03:30 PM - 03:55 PM
Strategic Bidding Under Wind Uncertainty: A Robust Equilibrium Method
In this work, we present a practical method for strategic GenCos to properly hedge against wind uncertainty and guarantee the revenue security using a robust optimization. First the strategic offering problem is formulated as a bilevel programming, which the upper-level problem represents the profit maximization for the strategic GenCos subject to the unit constraints and to the Independent System Operator (ISO) problem as the lower-level optimization problem. The lower optimization problem represents the market clearing mechanism by minimizing the overall operation cost based on power systems security and reliability in the presence of wind power. The upper-level and lower-level problems are tightly coupled since the upper-level problem provides the optimal bidding parameter for the lower-level problem and the lower-level problem determines the Locational Marginal Prices (LMPs) and the production quantities. The LMPs and production quantities that follow from the lower-level problem have a direct effect on the strategic bidding parameter as a result of the upper-level problem.
03:55 PM - 04:20 PM
Electric Vehicle Aggregator/System Operator Coordination for Optimal Charging Scheduling and Services Procurement
We present the necessary adaptations in market clearing algorithms to integrate aggregated fleets of electric vehicles in typical North American electricity markets.

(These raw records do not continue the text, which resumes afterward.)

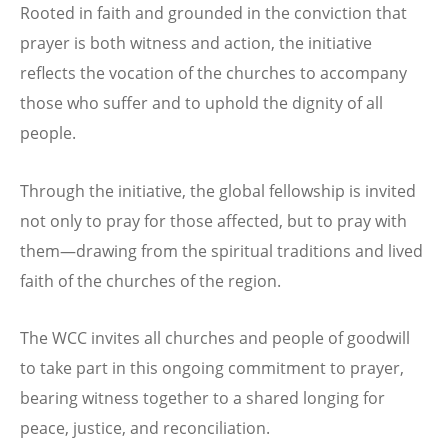
Rooted in faith and grounded in the conviction that
prayer is both witness and action, the initiative
reflects the vocation of the churches to accompany
those who suffer and to uphold the dignity of all
people.
Through the initiative, the global fellowship is invited
not only to pray for those affected, but to pray with
them—drawing from the spiritual traditions and lived
faith of the churches of the region.
The WCC invites all churches and people of goodwill
to take part in this ongoing commitment to prayer,
bearing witness together to a shared longing for
peace, justice, and reconciliation.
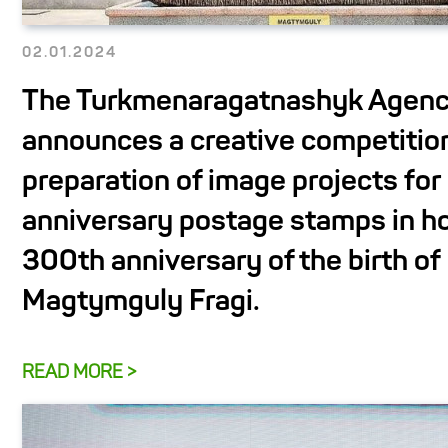
02.01.2024
The Turkmenaragatnashyk Agen
announces a creative competition
preparation of image projects for 
anniversary postage stamps in ho
300th anniversary of the birth of
Magtymguly Fragi.
READ MORE >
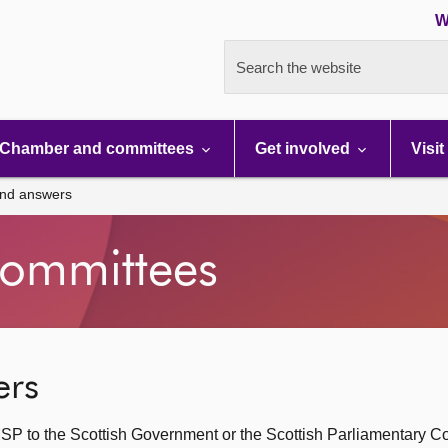
W
Search the website
Chamber and committees
Get involved
Visit
and answers
ommittees
ers
SP to the Scottish Government or the Scottish Parliamentary C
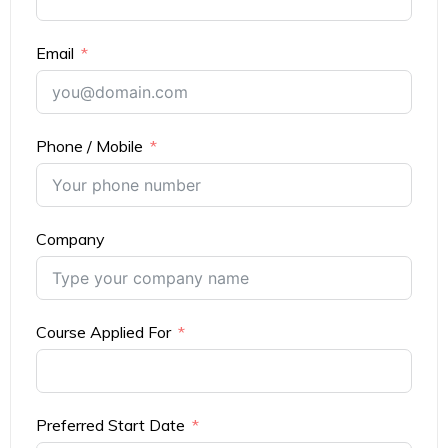
Email
Phone / Mobile
Company
Course Applied For
Preferred Start Date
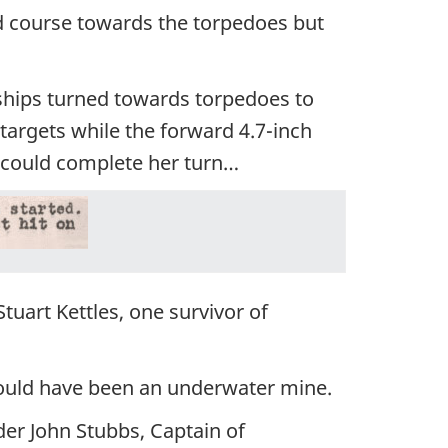
d course towards the torpedoes but
hips turned towards torpedoes to
e targets while the forward 4.7-inch
could complete her turn…
tuart Kettles, one survivor of
 could have been an underwater mine.
r John Stubbs, Captain of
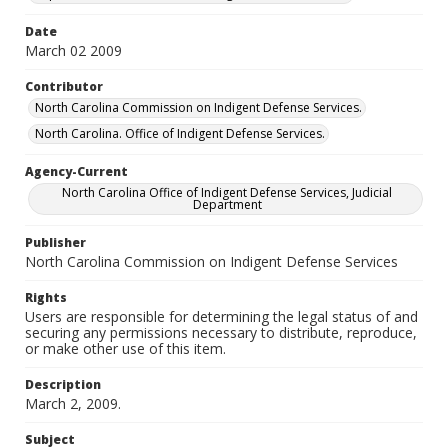
Date
March 02 2009
Contributor
North Carolina Commission on Indigent Defense Services.
North Carolina. Office of Indigent Defense Services.
Agency-Current
North Carolina Office of Indigent Defense Services, Judicial
Department
Publisher
North Carolina Commission on Indigent Defense Services
Rights
Users are responsible for determining the legal status of and
securing any permissions necessary to distribute, reproduce,
or make other use of this item.
Description
March 2, 2009.
Subject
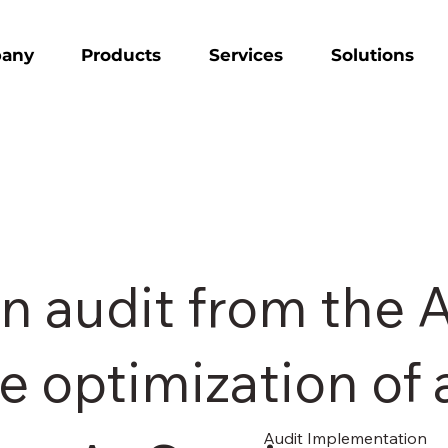
any
Products
Services
Solutions
n audit from the 
e optimization of 
Audit Implementation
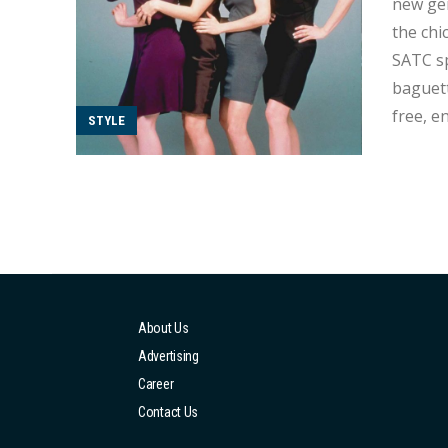
new gen
the chi
SATC spark? Let’s take
baguett
free, e
STYLE
About Us
Advertising
Career
Contact Us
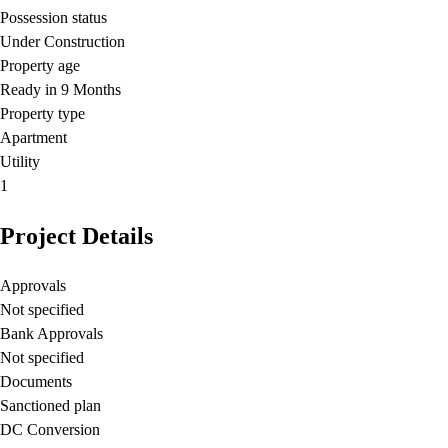
Possession status
Under Construction
Property age
Ready in 9 Months
Property type
Apartment
Utility
1
Project Details
Approvals
Not specified
Bank Approvals
Not specified
Documents
Sanctioned plan
DC Conversion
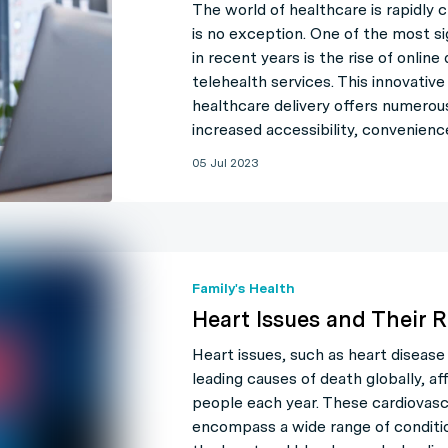
The world of healthcare is rapidly c
is no exception. One of the most s
in recent years is the rise of onlin
telehealth services. This innovativ
healthcare delivery offers numerou
increased accessibility, convenienc
05 Jul 2023
Family's Health
Heart Issues and Their R
Heart issues, such as heart disease
leading causes of death globally, aff
people each year. These cardiovasc
encompass a wide range of conditi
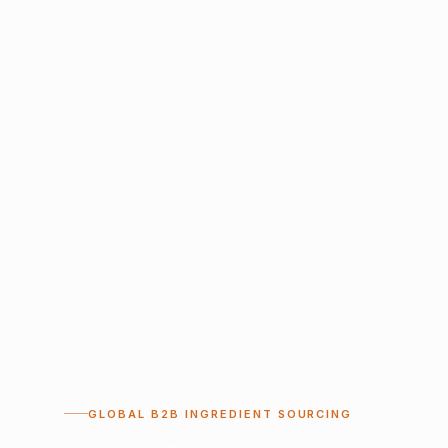
GLOBAL B2B INGREDIENT SOURCING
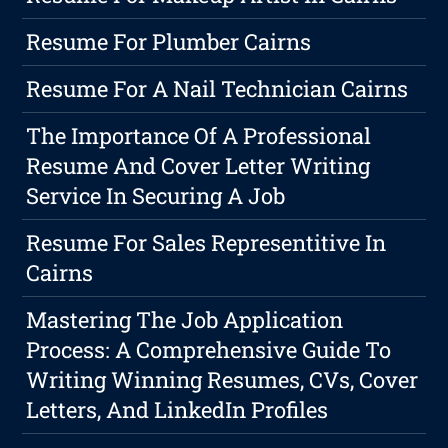
Resume For Plumber Cairns
Resume For A Nail Technician Cairns
The Importance Of A Professional
Resume And Cover Letter Writing
Service In Securing A Job
Resume For Sales Representitive In
Cairns
Mastering The Job Application
Process: A Comprehensive Guide To
Writing Winning Resumes, CVs, Cover
Letters, And LinkedIn Profiles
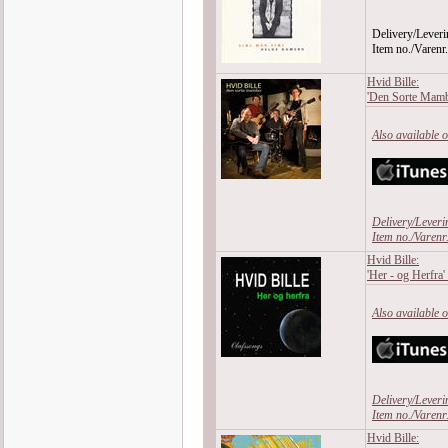
Delivery/Leveri
Item no./Varen
Hvid Bille:
'Den Sorte Mam
Also available 
Delivery/Leveri
Item no./Varen
Hvid Bille:
'Her - og Herfra'
Also available 
Delivery/Leveri
Item no./Varen
Hvid Bille:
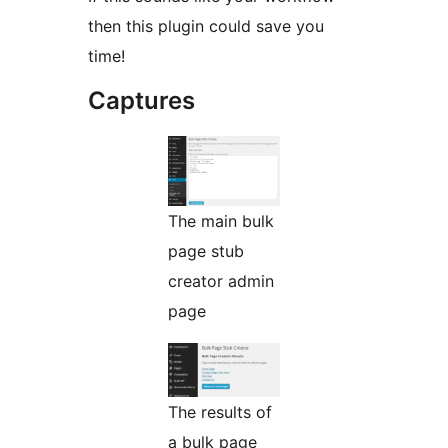
then this plugin could save you
time!
Captures
The main bulk
page stub
creator admin
page
The results of
a bulk page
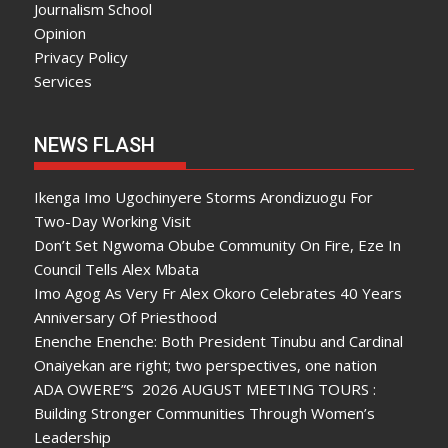
Journalism School
Opinion
Privacy Policy
Services
NEWS FLASH
Ikenga Imo Ugochinyere Storms Arondizuogu For
Two-Day Working Visit
Don’t Set Ngwoma Obube Community On Fire, Eze In
Council Tells Alex Mbata
Imo Agog As Very Fr Alex Okoro Celebrates 40 Years
Anniversary Of Priesthood
Enenche Enenche: Both President Tinubu and Cardinal
Onaiyekan are right; two perspectives, one nation
ADA OWERE”S 2026 AUGUST MEETING TOURS :
Building Stronger Communities Through Women’s
Leadership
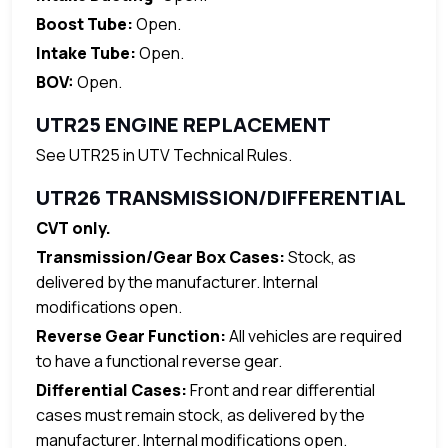
Boost Tube:
Open.
Intake Tube:
Open.
BOV:
Open.
UTR25 ENGINE REPLACEMENT
See UTR25 in UTV Technical Rules.
UTR26 TRANSMISSION/DIFFERENTIAL
CVT only.
Transmission/Gear Box Cases:
Stock, as
delivered by the manufacturer. Internal
modifications open.
Reverse Gear Function:
All vehicles are required
to have a functional reverse gear.
Differential Cases:
Front and rear differential
cases must remain stock, as delivered by the
manufacturer. Internal modifications open.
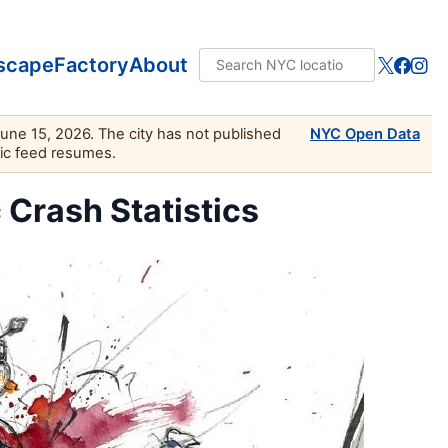
scape
Factory
About
June 15, 2026. The city has not published
NYC Open Data
lic feed resumes.
c Crash Statistics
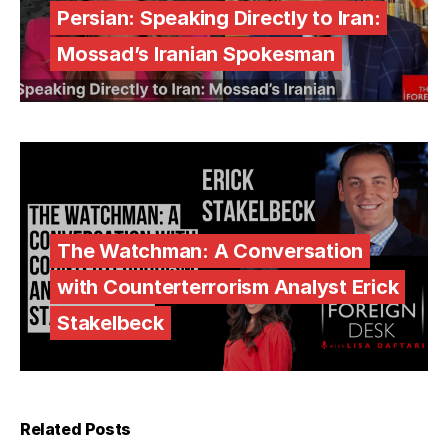
Persian: Speaking Directly to Iran:
Mossad’s Iranian Spokesman
The Watchman: A Conversation
with Counterterrorism Analyst Erick
Stakelbeck
Related Posts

We show how aggregation and market coordination are indeed necessary to avoid potential generation capacity shortages and to obtain the best use of generation resources for fleet charging.
04:20 PM - 04:45 PM
Optimization of Wind, Diesel and Battery Systems for Remote Areas
Hybrid energy systems are often designed by simulation. In that case, rules of dispatching must be settled by deciders and influence results. We present a linear-integer programing model to find the optimal design and dispatching scenario without rules. The best implantable rules are then extracted from these results.
04:45 PM - 05:10 PM
Improving the Mixed Integer Linear Programming (MILP) Formulation for Unit Commitment Problems
We present two ways to improve the MILP formulation for the unit commitment problem. The first is a new class of inequalities that give a tighter description of the feasible generator schedules. The second is a modified orbital branching technique that exploits the symmetry created by identical generators.